**** Data extracts

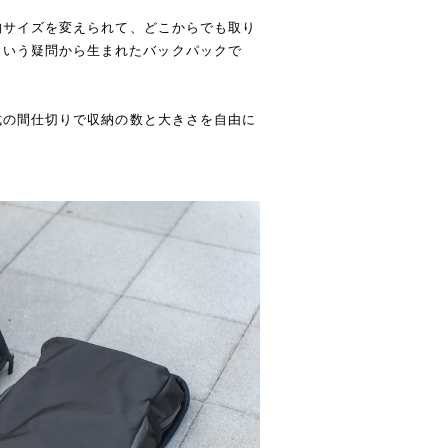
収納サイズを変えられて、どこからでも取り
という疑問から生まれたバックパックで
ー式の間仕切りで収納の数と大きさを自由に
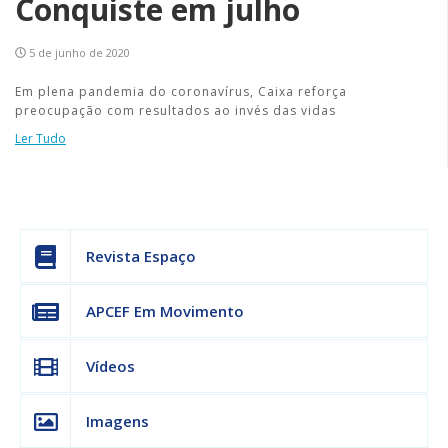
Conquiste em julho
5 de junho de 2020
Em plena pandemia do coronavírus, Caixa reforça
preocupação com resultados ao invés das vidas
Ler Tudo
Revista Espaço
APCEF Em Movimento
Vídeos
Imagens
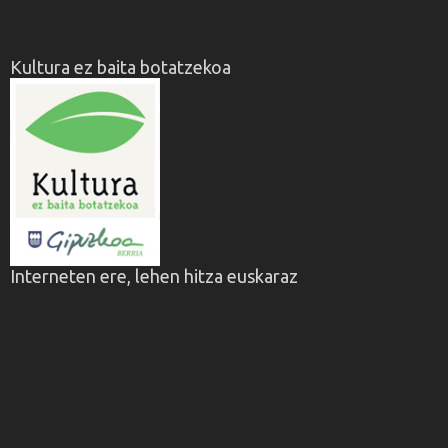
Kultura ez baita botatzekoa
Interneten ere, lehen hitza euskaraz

********

■ Try it: After locating the line with "Conquiste em julho" in the listing above, transcribe it and every line after it to the last, exactly, with no pictures.

■ Solution for this exercise:
Conquiste em julho
5 de junho de 2020
Em plena pandemia do coronavírus, Caixa reforça
preocupação com resultados ao invés das vidas
Ler Tudo
Revista Espaço
APCEF Em Movimento
Vídeos
Imagens
Kultura ez baita botatzekoa
Interneten ere, lehen hitza euskaraz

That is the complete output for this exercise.